I suppose I could be noting this because Schulz represents a professionalism of diplomacy combined with the highest regard for the interests of the United States, something a lot of his successors since 1988 have lacked. And he represented it in a way unlike the ossified self-replicating bureaucracy that so many government agencies and their employees work hard to build.

But really I'm noting it because the former Secretary was the commencement speaker at my college graduation. I was a journalism school graduate and also pretty liberal at the time, so my appreciation of the moment was not what it might have been a little later in life. But I do recall the way Schulz offered a paragraph or so for each school in the university, including my own. He singled us out as having prepared and trained to receive a great trust as the way by which the people's representatives could be kept honest and the people themselves could learn about the world.

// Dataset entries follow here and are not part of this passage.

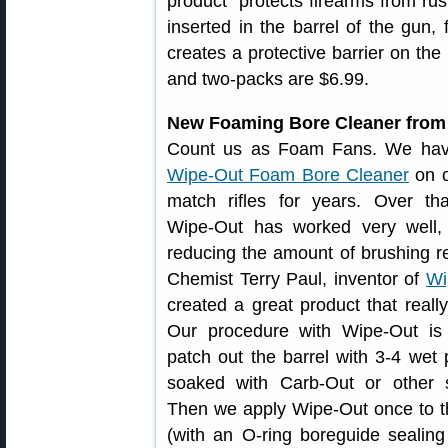
product “protects firearms from rust
inserted in the barrel of the gun,
creates a protective barrier on the
and two-packs are $6.99.
New Foaming Bore Cleaner from
Count us as Foam Fans. We ha
Wipe-Out Foam Bore Cleaner
on 
match rifles for years. Over tha
Wipe-Out has worked very well, 
reducing the amount of brushing r
Chemist Terry Paul, inventor of
Wi
created a great product that reall
Our procedure with Wipe-Out is t
patch out the barrel with 3-4 wet
soaked with Carb-Out or other s
Then we apply Wipe-Out once to t
(with an O-ring boreguide sealing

Today we might wonder why a Republican Secretary of State would hold the press in such high esteem, but once upon a time we had public officials who understood that they worked for the public and newspeople who understood that a great part of their mission was to serve that same public and make sure our hired employees were doing the jobs for which they were hired.

Not all of the employees thought that way, not even back then (Col. North! Nice to see you again). Nor was the adversarial relationship always comfortable. But the people complaining about the way the newspeople were doing their jobs were pointing out how they were not living up to the standards they'd set for themselves instead of calling them names and herding them around with cordons and rope barricades. And the newspeople themselves saw their jobs as revealing the truth rather than being the Resistance! against an Evil! Dictator! With! Bad! Hair!

It is the way of the middle-aged to remember just enough of their younger years and understand just enough of their current years to draw comparisons unfavorable to the latter. But that way is not always wrong.